Pyrintegrin Induces Soft Tissue Formation by Transplanted or Endogenous Cells

Abstract

Focal adipose deficiency, such as lipoatrophy, lumpectomy or facial trauma, is a formidable challenge in reconstructive medicine, and yet scarcely investigated in experimental studies. Here, we report that Pyrintegrin (Ptn), a 2,4-disubstituted pyrimidine known to promote embryonic stem cells survival, is robustly adipogenic and induces postnatal adipose tissue formation in vivo of transplanted adipose stem/progenitor cells (ASCs) and recruited endogenous cells. In vitro, Ptn stimulated human adipose tissue derived ASCs to differentiate into lipid-laden adipocytes by upregulating peroxisome proliferator-activated receptor (PPARγ) and CCAAT/enhancer-binding protein-α (C/EBPα), with differentiated cells increasingly secreting adiponectin, leptin, glycerol and total triglycerides. Ptn-primed human ASCs seeded in 3D-bioprinted biomaterial scaffolds yielded newly formed adipose tissue that expressed human PPARγ, when transplanted into the dorsum of athymic mice. Remarkably, Ptn-adsorbed 3D scaffolds implanted in the inguinal fat pad had enhanced adipose tissue formation, suggesting Ptn's ability to induce in situ adipogenesis of endogenous cells. Ptn promoted adipogenesis by upregulating PPARγ and C/EBPα not only in adipogenesis induction medium, but also in chemically defined medium specifically for osteogenesis, and concurrently attenuated Runx2 and Osx via BMP-mediated SMAD1/5 phosphorylation. These findings suggest Ptn's novel role as an adipogenesis inducer with a therapeutic potential in soft tissue reconstruction and augmentation.

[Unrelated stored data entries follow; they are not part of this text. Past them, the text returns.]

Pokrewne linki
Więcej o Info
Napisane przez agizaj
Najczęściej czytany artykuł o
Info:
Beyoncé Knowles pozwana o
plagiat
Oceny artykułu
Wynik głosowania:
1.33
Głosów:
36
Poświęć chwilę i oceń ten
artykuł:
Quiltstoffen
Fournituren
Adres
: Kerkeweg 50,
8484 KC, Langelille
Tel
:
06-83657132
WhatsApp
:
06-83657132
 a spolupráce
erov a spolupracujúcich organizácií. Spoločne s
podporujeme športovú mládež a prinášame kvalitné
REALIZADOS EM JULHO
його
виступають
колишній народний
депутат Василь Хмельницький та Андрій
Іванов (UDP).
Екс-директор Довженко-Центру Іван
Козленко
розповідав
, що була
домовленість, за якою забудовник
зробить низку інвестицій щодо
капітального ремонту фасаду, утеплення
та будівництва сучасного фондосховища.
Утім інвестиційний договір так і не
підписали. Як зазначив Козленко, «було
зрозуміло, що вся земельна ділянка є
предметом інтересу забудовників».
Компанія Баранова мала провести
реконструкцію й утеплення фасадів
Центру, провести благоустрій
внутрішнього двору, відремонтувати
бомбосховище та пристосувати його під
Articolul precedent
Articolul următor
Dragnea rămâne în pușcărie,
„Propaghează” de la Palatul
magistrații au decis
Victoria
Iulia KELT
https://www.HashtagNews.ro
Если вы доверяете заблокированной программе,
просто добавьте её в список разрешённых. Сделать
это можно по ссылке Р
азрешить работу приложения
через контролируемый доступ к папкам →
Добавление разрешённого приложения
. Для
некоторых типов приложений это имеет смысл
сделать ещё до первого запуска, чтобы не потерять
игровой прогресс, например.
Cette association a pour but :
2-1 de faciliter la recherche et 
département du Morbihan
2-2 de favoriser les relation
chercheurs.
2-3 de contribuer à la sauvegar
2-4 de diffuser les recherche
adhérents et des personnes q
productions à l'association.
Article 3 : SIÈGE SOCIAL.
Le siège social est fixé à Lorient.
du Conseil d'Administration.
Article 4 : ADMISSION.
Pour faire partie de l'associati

Figure 1. Pyrintegrin enhances adipogenesis of human adipose stem/progenitor cells in vitro.

(A) Ptn dose optimization by measuring PPARγ and C/EBPα expression in DMEM, AIM, AIM containing varying doses of Ptn 2-, 5- and 10-μM in hASC cultures after 4 days. Human GAPDH was used as the housekeeping gene and values representing mRNA of the DMEM group were defined as 1. AIM: adipogenesis induction medium; Ptn: Pyrintegrin. (B) Lipid accumulation in DMEM, AIM, AIM+Ptn 2-μM and Ptn 2-μM alone hASC cultures over 4 wks. Scale bar: 100 μm. (C) Relative mRNA expression of PPARγ and C/EBPα in DMEM, AIM, AIM+Ptn 2-μM and Ptn 2-μM alone hASC cultures at day 7. (D,E) Time-course real time RT-PCR analysis of PPARγ and C/EBPα expression of DMEM, AIM and AIM+Ptn 2-μM treated hASC cultures over 28 days. (F–I) Supernatant analysis of adiponectin, glycerol, leptin and triglycerides measured from DMEM, AIM and AIM+Ptn 2-μM treated hASC cultures at 2 and 4 wks. Data are expressed as mean ± S.D. *P < 0.05.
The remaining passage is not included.